> WORK ORDER
A faithful, word-for-word copy of the data below is required, without pictures.
═══ EXTRACTED ENTRIES ═══
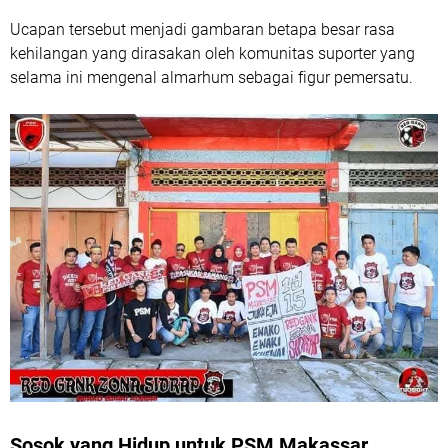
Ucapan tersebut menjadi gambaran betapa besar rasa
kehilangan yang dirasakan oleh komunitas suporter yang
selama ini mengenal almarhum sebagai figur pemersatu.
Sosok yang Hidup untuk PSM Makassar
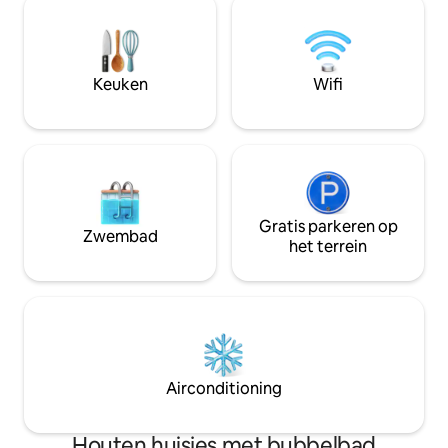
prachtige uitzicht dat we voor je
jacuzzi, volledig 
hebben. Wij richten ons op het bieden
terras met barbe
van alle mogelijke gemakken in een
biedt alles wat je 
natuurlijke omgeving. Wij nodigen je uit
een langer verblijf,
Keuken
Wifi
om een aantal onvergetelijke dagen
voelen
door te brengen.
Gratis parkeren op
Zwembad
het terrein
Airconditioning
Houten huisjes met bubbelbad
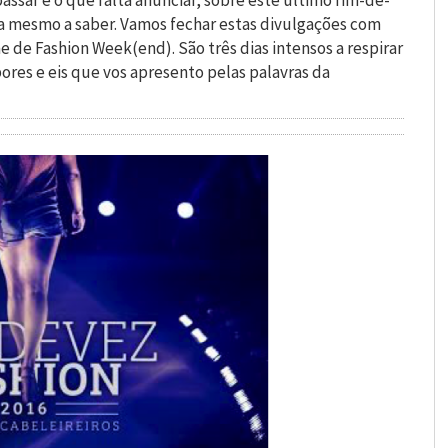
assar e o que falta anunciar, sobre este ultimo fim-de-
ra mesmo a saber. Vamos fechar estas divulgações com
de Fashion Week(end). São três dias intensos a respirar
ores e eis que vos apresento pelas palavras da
═══
> THE ANSWER
Ucapan tersebut menjadi gambaran betapa besar rasa
kehilangan yang dirasakan oleh komunitas suporter yang
selama ini mengenal almarhum sebagai figur pemersatu.
Sosok yang Hidup untuk PSM Makassar
prachtige uitzicht dat we voor je
jacuzzi, volledig 
hebben. Wij richten ons op het bieden
terras met barbe
van alle mogelijke gemakken in een
biedt alles wat je 
natuurlijke omgeving. Wij nodigen je uit
een langer verblijf,
Keuken
Wifi
om een aantal onvergetelijke dagen
voelen
door te brengen.
Gratis parkeren op
Zwembad
het terrein
Airconditioning
Houten huisjes met bubbelbad
assar e o que falta anunciar, sobre este ultimo fim-de-
ra mesmo a saber. Vamos fechar estas divulgações com
de Fashion Week(end). São três dias intensos a respirar
ores e eis que vos apresento pelas palavras da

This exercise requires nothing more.